- **WHAT THE TASK REQUIRES**
The task requires restating, word for word, the lines of the entries below from the one containing "The width and height of the screenshot is (866, 2576)." through the final one, both included.

- **DATA EXTRACT**
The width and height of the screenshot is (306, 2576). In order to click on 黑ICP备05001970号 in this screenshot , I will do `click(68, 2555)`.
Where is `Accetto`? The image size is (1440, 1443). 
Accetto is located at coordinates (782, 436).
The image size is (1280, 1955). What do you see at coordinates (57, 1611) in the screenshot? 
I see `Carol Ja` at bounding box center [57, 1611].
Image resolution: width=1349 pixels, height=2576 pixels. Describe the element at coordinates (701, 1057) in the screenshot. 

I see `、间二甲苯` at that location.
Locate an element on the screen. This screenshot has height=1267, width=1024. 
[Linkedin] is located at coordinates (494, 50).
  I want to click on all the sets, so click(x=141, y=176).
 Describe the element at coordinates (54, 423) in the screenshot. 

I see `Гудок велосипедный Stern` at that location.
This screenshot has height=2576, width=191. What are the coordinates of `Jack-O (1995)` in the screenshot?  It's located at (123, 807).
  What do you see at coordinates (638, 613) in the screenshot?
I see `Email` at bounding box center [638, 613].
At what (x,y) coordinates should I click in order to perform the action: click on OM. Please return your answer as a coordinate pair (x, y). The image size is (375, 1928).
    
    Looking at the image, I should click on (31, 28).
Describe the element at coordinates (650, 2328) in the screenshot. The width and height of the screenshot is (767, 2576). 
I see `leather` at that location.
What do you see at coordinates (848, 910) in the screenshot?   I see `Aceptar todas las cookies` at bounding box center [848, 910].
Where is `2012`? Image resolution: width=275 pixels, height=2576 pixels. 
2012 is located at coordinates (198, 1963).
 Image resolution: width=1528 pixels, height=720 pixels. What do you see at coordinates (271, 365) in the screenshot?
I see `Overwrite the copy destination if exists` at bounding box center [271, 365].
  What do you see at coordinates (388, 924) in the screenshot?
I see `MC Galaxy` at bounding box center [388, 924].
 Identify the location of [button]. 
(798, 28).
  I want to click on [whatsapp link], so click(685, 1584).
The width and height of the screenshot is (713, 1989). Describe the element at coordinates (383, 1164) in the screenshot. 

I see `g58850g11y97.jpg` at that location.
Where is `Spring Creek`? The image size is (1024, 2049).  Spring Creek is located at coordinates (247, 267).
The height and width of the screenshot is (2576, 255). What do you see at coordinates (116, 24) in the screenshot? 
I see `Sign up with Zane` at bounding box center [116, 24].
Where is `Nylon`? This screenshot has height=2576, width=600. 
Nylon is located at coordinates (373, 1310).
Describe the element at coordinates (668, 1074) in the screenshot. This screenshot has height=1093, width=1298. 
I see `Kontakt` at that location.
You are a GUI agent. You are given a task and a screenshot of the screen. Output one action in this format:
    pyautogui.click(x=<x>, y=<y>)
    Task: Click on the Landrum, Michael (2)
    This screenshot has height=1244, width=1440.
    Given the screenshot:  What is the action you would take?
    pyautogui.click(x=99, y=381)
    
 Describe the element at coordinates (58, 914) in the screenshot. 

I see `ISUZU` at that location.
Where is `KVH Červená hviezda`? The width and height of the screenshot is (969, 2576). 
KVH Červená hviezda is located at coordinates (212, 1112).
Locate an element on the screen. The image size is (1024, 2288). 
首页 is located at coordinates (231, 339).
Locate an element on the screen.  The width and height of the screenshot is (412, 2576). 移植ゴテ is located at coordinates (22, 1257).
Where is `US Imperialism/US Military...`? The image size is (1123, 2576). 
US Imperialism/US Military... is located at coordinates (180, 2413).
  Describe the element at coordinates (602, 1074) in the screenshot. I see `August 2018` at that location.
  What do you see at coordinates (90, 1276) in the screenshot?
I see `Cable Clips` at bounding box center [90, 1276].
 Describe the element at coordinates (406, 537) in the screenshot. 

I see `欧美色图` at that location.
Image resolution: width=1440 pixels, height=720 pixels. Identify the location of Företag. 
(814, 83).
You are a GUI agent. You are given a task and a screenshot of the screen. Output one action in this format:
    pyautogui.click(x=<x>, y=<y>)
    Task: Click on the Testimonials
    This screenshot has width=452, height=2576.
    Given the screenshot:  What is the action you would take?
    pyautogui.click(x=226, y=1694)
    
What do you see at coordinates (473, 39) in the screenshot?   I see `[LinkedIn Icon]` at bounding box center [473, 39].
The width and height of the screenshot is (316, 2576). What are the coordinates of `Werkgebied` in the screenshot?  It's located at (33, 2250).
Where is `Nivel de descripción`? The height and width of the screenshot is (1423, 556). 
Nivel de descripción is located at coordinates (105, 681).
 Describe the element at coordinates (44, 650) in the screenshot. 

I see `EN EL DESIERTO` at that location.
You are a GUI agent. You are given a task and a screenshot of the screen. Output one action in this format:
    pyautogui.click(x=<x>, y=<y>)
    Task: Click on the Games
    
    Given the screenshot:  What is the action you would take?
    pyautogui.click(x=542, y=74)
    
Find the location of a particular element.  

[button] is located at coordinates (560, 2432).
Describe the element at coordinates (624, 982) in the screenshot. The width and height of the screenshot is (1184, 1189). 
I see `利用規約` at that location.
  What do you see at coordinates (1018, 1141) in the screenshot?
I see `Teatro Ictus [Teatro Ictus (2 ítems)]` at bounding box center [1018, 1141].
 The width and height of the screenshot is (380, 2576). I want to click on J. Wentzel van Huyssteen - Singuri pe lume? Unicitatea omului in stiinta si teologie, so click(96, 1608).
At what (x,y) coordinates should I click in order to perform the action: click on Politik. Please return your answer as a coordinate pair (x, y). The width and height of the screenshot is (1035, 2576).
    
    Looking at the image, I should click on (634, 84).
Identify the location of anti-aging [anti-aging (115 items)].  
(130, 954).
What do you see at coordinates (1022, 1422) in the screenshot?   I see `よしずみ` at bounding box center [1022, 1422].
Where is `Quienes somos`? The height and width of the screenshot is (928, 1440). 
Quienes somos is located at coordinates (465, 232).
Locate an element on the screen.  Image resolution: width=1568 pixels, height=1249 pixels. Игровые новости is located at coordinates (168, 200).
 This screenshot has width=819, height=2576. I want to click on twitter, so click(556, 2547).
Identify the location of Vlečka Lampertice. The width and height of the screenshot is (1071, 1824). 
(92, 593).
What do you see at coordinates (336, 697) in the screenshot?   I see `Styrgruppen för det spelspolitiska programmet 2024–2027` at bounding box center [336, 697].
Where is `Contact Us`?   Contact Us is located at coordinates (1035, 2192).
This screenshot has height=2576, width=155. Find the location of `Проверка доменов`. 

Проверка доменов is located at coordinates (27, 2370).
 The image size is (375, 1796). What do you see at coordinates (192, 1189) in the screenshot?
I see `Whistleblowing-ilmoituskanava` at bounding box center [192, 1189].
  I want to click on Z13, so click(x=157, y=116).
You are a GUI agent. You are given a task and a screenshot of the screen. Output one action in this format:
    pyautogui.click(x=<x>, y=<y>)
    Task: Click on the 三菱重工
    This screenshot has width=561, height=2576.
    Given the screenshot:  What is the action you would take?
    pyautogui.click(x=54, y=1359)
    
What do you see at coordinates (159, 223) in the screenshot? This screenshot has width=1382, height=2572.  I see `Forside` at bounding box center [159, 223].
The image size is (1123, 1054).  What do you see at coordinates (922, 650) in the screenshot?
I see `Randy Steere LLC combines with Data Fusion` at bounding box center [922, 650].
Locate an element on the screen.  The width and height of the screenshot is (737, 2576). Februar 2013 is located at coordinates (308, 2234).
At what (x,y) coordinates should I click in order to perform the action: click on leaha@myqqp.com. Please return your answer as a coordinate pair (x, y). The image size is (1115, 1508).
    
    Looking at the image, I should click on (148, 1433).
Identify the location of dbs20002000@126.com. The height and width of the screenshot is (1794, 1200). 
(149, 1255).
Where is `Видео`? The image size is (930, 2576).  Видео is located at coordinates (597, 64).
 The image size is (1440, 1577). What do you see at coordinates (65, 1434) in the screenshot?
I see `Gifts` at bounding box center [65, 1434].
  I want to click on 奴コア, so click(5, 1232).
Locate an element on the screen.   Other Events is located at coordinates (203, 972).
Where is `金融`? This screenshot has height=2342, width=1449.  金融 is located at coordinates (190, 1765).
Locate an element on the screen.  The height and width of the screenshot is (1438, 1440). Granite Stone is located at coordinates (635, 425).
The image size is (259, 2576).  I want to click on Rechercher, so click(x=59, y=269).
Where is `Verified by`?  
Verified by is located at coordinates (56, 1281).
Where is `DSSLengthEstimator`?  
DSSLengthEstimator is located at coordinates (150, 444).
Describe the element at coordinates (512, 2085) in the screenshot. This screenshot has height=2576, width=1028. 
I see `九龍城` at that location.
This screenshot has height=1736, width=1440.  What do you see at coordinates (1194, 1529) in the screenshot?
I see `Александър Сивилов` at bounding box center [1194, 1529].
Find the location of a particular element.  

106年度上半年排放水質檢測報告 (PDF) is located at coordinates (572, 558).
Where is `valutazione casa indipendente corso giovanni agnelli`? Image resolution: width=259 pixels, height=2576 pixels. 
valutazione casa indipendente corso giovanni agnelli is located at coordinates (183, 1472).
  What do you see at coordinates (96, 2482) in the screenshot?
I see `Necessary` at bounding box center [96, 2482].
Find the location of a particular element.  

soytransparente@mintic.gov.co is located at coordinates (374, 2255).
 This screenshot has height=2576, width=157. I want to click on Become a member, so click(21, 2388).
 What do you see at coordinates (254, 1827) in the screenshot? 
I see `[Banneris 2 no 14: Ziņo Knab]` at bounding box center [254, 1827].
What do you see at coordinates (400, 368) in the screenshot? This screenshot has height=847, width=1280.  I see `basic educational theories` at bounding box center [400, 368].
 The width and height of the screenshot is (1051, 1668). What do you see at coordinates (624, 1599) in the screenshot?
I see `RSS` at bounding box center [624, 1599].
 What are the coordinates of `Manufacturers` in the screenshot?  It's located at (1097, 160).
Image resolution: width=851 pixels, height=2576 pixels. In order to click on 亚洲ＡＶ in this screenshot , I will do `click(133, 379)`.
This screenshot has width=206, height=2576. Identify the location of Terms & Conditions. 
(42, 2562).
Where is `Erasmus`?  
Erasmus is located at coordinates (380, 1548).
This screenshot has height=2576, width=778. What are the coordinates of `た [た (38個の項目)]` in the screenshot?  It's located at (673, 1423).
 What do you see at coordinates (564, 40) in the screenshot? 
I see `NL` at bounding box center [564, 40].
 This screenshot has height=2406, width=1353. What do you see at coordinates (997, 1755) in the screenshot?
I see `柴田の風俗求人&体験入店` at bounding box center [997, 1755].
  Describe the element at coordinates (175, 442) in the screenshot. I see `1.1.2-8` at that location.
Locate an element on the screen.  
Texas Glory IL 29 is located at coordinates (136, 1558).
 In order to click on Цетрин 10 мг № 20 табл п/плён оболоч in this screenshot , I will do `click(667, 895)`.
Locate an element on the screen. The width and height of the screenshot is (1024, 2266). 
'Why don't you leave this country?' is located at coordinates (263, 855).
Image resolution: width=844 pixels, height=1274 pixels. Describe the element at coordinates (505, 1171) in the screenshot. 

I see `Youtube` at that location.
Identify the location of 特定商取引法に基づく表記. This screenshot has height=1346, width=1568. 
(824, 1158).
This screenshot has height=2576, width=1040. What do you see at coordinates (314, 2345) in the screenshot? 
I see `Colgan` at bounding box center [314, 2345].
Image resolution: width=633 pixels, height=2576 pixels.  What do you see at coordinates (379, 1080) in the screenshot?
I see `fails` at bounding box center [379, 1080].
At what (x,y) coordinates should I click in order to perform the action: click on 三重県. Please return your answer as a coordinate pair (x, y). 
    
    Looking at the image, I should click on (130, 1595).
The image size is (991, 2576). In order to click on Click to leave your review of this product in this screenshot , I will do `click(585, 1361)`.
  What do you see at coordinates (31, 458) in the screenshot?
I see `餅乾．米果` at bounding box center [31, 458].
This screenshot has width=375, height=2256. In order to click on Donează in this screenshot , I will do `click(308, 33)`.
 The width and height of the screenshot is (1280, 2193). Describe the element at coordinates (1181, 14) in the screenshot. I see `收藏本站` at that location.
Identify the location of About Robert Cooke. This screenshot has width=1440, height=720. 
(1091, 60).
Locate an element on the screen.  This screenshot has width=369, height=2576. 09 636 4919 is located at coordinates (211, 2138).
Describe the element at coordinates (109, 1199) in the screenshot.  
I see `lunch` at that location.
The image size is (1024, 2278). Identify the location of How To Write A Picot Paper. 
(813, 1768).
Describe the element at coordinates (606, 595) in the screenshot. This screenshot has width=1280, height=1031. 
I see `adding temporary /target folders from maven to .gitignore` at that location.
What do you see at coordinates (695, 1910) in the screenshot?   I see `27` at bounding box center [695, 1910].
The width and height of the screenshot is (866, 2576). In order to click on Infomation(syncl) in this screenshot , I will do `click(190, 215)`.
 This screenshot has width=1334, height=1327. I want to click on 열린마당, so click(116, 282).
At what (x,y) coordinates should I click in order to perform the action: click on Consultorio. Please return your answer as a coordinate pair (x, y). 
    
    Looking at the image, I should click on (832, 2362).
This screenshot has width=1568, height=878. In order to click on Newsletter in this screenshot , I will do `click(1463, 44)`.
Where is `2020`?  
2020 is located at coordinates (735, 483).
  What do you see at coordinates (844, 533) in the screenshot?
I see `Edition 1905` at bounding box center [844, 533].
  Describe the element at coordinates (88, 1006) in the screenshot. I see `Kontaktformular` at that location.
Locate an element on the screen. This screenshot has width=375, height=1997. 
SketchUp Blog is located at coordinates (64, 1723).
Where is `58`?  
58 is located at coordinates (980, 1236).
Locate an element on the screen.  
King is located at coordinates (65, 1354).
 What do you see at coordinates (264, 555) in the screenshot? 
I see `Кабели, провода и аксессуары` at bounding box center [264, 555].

- **RESULT**
The width and height of the screenshot is (866, 2576). In order to click on Infomation(syncl) in this screenshot , I will do `click(190, 215)`.
 This screenshot has width=1334, height=1327. I want to click on 열린마당, so click(116, 282).
At what (x,y) coordinates should I click in order to perform the action: click on Consultorio. Please return your answer as a coordinate pair (x, y). 
    
    Looking at the image, I should click on (832, 2362).
This screenshot has width=1568, height=878. In order to click on Newsletter in this screenshot , I will do `click(1463, 44)`.
Where is `2020`?  
2020 is located at coordinates (735, 483).
  What do you see at coordinates (844, 533) in the screenshot?
I see `Edition 1905` at bounding box center [844, 533].
  Describe the element at coordinates (88, 1006) in the screenshot. I see `Kontaktformular` at that location.
Locate an element on the screen. This screenshot has width=375, height=1997. 
SketchUp Blog is located at coordinates (64, 1723).
Where is `58`?  
58 is located at coordinates (980, 1236).
Locate an element on the screen.  
King is located at coordinates (65, 1354).
 What do you see at coordinates (264, 555) in the screenshot? 
I see `Кабели, провода и аксессуары` at bounding box center [264, 555].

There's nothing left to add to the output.